*** Opening of RECORDS TO PROCESS ***

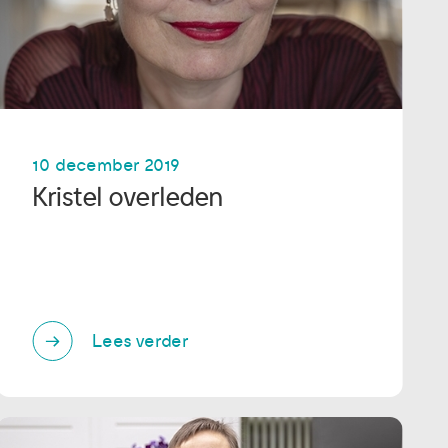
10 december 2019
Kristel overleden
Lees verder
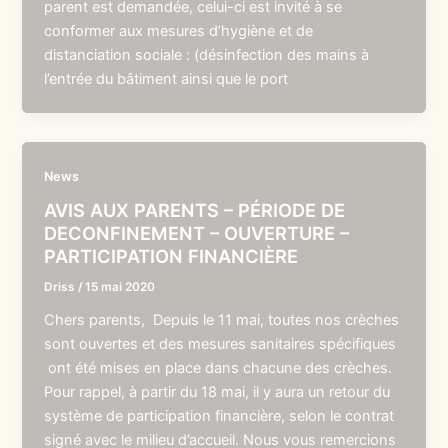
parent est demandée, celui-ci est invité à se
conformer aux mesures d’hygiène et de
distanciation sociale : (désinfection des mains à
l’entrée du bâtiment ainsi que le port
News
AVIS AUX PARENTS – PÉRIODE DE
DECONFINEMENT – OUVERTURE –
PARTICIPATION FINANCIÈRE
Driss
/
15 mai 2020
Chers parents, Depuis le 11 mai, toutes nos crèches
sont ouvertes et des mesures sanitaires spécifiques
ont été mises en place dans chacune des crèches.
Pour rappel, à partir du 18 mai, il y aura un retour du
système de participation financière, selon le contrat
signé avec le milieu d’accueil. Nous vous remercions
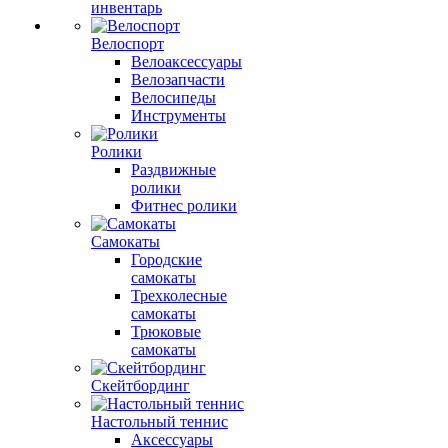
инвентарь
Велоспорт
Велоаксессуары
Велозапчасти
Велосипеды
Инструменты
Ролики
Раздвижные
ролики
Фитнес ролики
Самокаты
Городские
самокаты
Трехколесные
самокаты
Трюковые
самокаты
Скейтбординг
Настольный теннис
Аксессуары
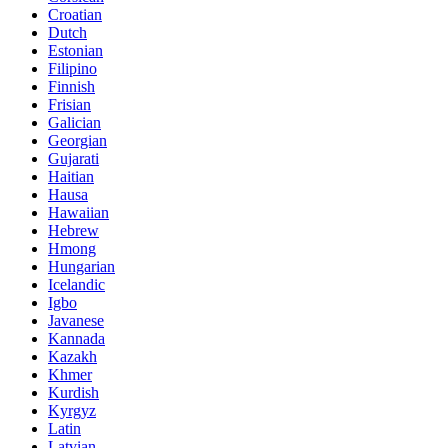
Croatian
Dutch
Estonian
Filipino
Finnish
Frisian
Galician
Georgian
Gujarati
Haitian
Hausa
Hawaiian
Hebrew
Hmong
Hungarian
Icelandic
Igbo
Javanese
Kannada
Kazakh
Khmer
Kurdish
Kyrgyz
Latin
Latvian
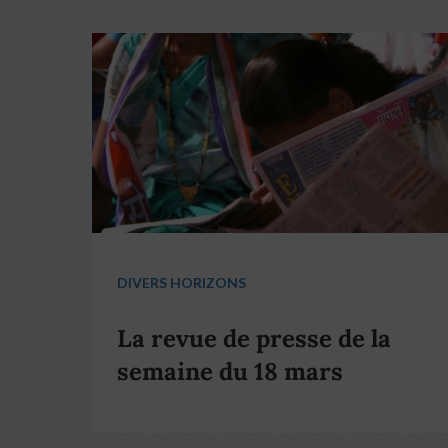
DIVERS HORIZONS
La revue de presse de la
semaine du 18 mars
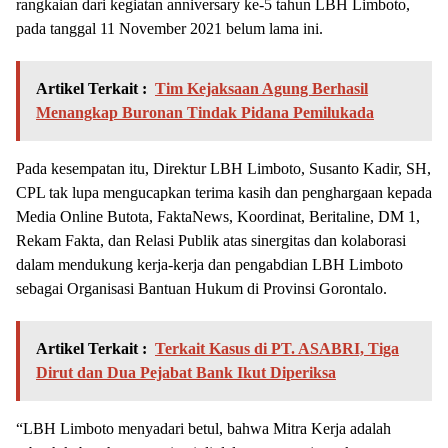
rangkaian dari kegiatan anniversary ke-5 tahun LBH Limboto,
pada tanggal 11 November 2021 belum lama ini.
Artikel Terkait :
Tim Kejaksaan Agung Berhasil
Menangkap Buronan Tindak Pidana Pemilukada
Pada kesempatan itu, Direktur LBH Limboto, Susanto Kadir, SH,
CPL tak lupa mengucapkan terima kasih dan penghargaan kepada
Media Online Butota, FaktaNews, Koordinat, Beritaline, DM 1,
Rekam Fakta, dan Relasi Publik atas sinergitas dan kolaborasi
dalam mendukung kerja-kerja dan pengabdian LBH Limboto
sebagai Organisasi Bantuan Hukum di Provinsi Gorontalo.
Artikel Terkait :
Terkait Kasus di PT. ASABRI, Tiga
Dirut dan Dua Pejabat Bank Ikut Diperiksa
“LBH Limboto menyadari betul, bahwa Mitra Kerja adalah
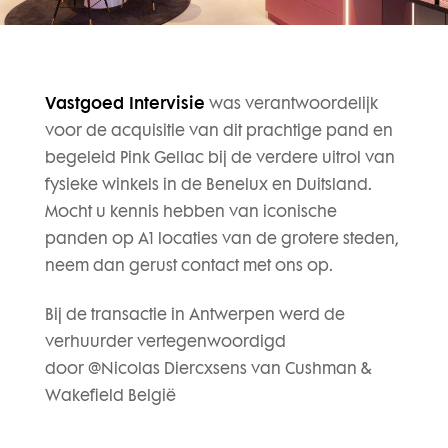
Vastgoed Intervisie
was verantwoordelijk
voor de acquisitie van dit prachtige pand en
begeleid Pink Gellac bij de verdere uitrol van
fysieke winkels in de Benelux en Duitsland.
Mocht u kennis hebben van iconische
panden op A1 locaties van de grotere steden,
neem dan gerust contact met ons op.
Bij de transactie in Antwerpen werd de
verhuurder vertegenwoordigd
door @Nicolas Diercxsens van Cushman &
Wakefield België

*** Close of RECORDS TO PROCESS ***

Word for word, restate the lines from the first line of the material through the line containing "voor de acquisitie van dit prachtige pand en", with the pictures left out.

### COMPLETED TASK
10 december 2019
Kristel overleden
Lees verder
parent est demandée, celui-ci est invité à se
conformer aux mesures d’hygiène et de
distanciation sociale : (désinfection des mains à
l’entrée du bâtiment ainsi que le port
News
AVIS AUX PARENTS – PÉRIODE DE
DECONFINEMENT – OUVERTURE –
PARTICIPATION FINANCIÈRE
Driss
/
15 mai 2020
Chers parents, Depuis le 11 mai, toutes nos crèches
sont ouvertes et des mesures sanitaires spécifiques
ont été mises en place dans chacune des crèches.
Pour rappel, à partir du 18 mai, il y aura un retour du
système de participation financière, selon le contrat
signé avec le milieu d’accueil. Nous vous remercions
инвентарь
Велоспорт
Велоаксессуары
Велозапчасти
Велосипеды
Инструменты
Ролики
Раздвижные
ролики
Фитнес ролики
Самокаты
Городские
самокаты
Трехколесные
самокаты
Трюковые
самокаты
Скейтбординг
Настольный теннис
Аксессуары
Croatian
Dutch
Estonian
Filipino
Finnish
Frisian
Galician
Georgian
Gujarati
Haitian
Hausa
Hawaiian
Hebrew
Hmong
Hungarian
Icelandic
Igbo
Javanese
Kannada
Kazakh
Khmer
Kurdish
Kyrgyz
Latin
Latvian
DIVERS HORIZONS
La revue de presse de la
semaine du 18 mars
rangkaian dari kegiatan anniversary ke-5 tahun LBH Limboto,
pada tanggal 11 November 2021 belum lama ini.
Artikel Terkait :
Tim Kejaksaan Agung Berhasil
Menangkap Buronan Tindak Pidana Pemilukada
Pada kesempatan itu, Direktur LBH Limboto, Susanto Kadir, SH,
CPL tak lupa mengucapkan terima kasih dan penghargaan kepada
Media Online Butota, FaktaNews, Koordinat, Beritaline, DM 1,
Rekam Fakta, dan Relasi Publik atas sinergitas dan kolaborasi
dalam mendukung kerja-kerja dan pengabdian LBH Limboto
sebagai Organisasi Bantuan Hukum di Provinsi Gorontalo.
Artikel Terkait :
Terkait Kasus di PT. ASABRI, Tiga
Dirut dan Dua Pejabat Bank Ikut Diperiksa
“LBH Limboto menyadari betul, bahwa Mitra Kerja adalah
Vastgoed Intervisie
was verantwoordelijk
voor de acquisitie van dit prachtige pand en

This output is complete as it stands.